Я слишком увлекся этой сценой безысходной любви и, позабыв, что я – платный шпион, подошел к Илайдже и помог ему встать с тротуара.

Он тоже забыл, что я не должен был здесь находиться и что мое присутствие означало измену: он сердечно поздоровался со мной и прижал меня к себе, а мои слезы, смешавшись с каплями пота, потекли тоненькими ручейками по моим щекам.

– Ты узнал о единственной великой любви всей моей жизни, Альберт, – сказал он, как только мы отошли от «тюрьмы», – и ирония этой ситуации, ну и разумеется, всей моей жизни в том, что я не могу выразить свою любовь, а вынужден стоять здесь перед зарешеченным окном, подобно отщепенцу, валяясь в грязи. Я знаю, что они дурно обращаются с ребенком, ведь он с каждым днем все бледнее.

– Он немой, Альберт, – продолжил Мим, затем остановился и посмотрел мне прямо в глаза. – Мой любимый правнук не может произнести ни единого слова. Но он знает и понимает все, что я говорю ему. Он смышленый ребенок и чувствует, что я люблю его всем сердцем.

Повернувшись затем к окну, он погрозил крепко сжатым мускулистым кулаком табличке с надписью:

ПИЩЕВОЙ ФОНД

– Они давным-давно объявили меня вне закона.
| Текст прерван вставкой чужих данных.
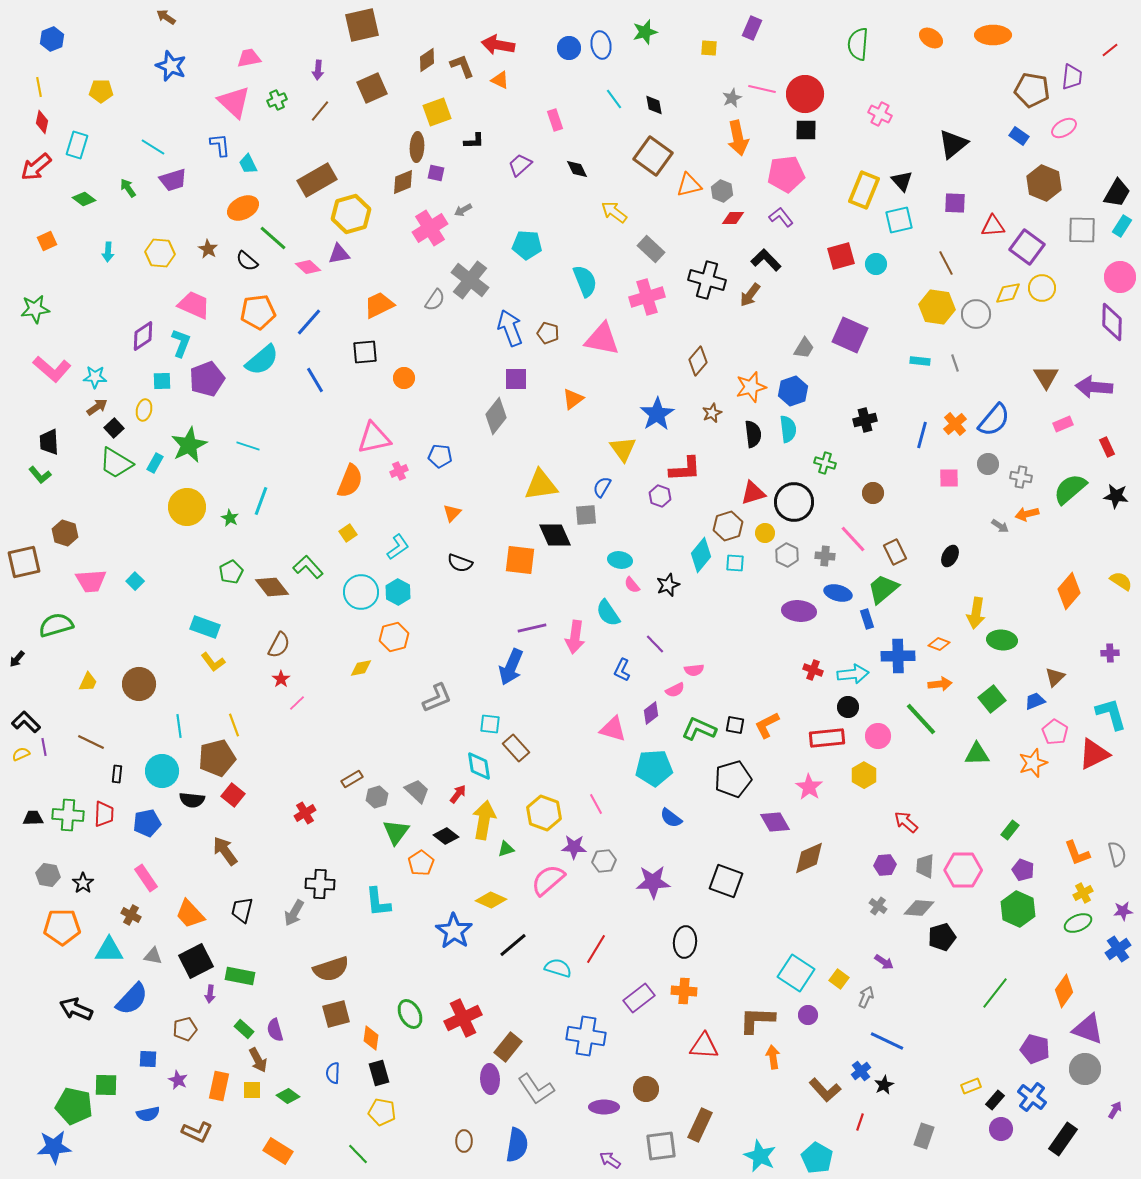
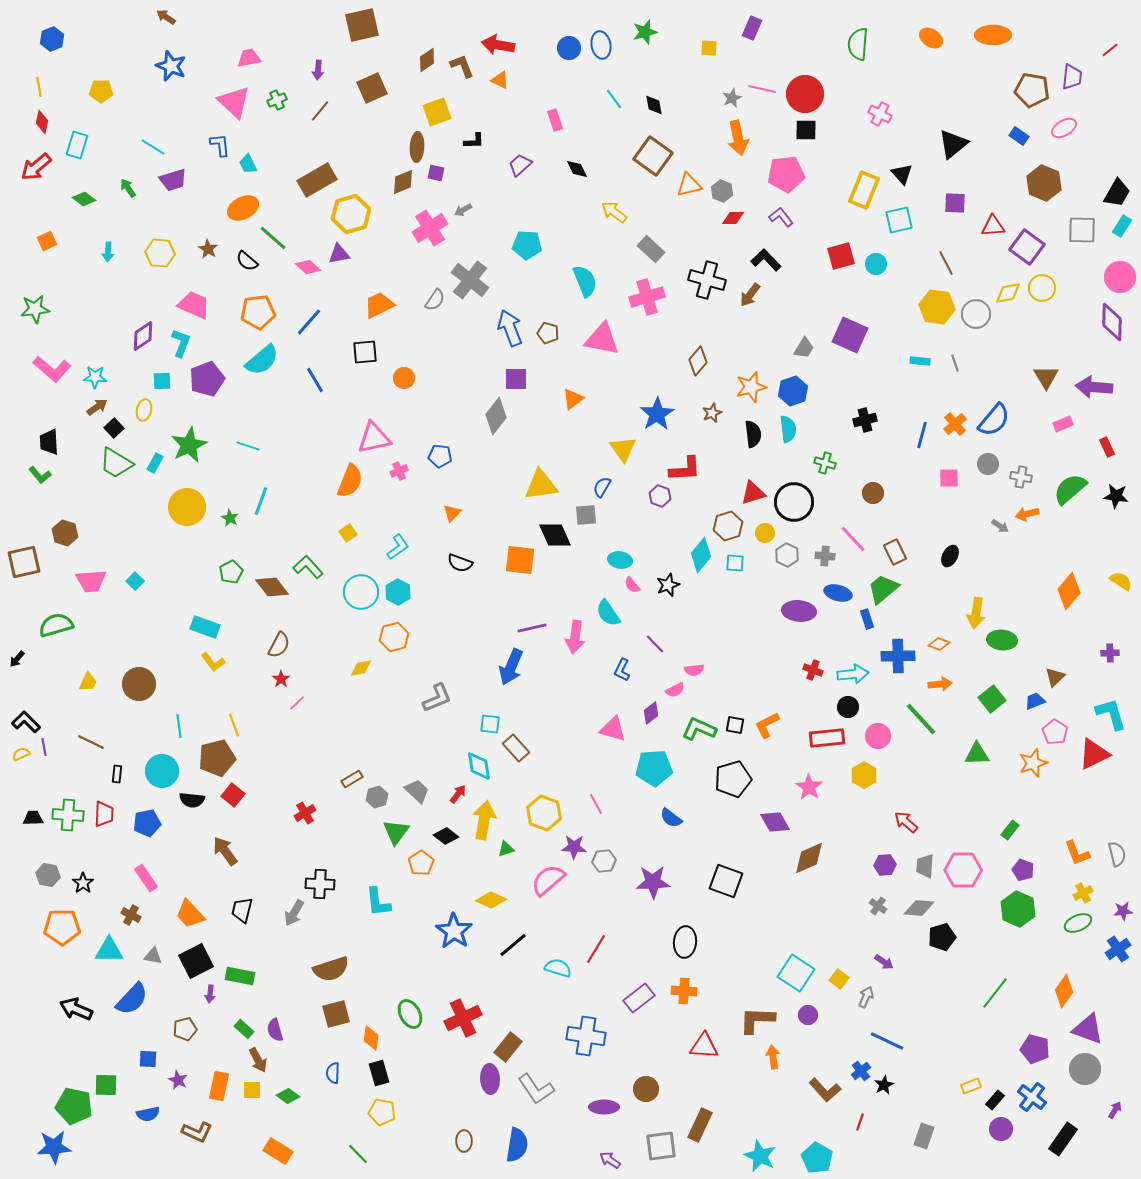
black triangle at (902, 181): moved 7 px up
Разумеется, я имею в виду власти, Альберт, – Мим пытался говорить спокойно. – Мне запретили воспитывать мальчика на том основании, что любой великий художник – прокаженный, и, стало быть, мое общество не годится для моей же кровинушки. Вот в какой стране мы с тобой живем, Альберт, – в филистерской империи критиков, толстосумов и ненавистников человеческих чувств.

Но пока Илайджа говорил мне на прощание, что поделился со мной великой тайной своей жизни – Птенчиком, я замечтался и глубоко задумался над тем, как совладать со своей личной бедой. А когда очнулся, он уже ушел и вернулся в студию – к «холодной власти разума». Узнав о запрете общаться с правнуком, который наложили на него из нравственных побуждений, я отчасти согласился с Мимом, что мы оба связаны каким-то «поистине мистическим образом» и голая канва нашей жизни довольно сходна.

Внезапно я возвратился к собственному унижению благодаря белому человеку, резко отличавшемуся от Илайджи Траша, ведь какими бы слабостями ни обладал Мим и как бы ни был глубок его главный предрассудок, он принимал меня таким, каков я есть, и считал, что я обязан любить его всем сердцем, не поощряя при этом никаких отговорок, как например: цвет кожи, предшествующая биография или положение. В то же время свои отношения с Тедом Мауфрицем, либеральным радикалом в отставке, я до сих пор не могу для себя ничем оправдать. Этот белый джентльмен из богатой семьи банкиров имел привычку укладывать меня на бархатную кушетку, защищенную от пятен козлиной шкурой и пластиковым чехлом. Затем он вскрывал одну из лучших моих вен и выпивал большое количество моей крови, надеясь, – по его словам, только лишь надеясь, – что «достоин» благородной расы, чьим отпрыском я являюсь.

– Вспомни меня, когда вы получите власть и славу этого мира, – восклицал он, опьяненный моим физическим совершенством.

Возможно, потеря крови не вредила моему здоровью, и, наверное, я бы продолжил общение с «недостойным» Тедом Мауфрицем, позволяя ему приближаться к восходящей звезде моей расы, если бы однажды вечером, когда я по заведенному обычаю разделся, чтобы он мог вскрыть одну из моих вен, он случайно не обнаружил еще одно большое перо, прилипшее к моей отчаянно вспотевшей груди.

Теда Мауфрица охватил такой жуткий приступ ярости, что он не смог выпить даже пол-унции моей крови, хоть я лежал перед ним и истекал ею, ведь он уже успел вскрыть вену.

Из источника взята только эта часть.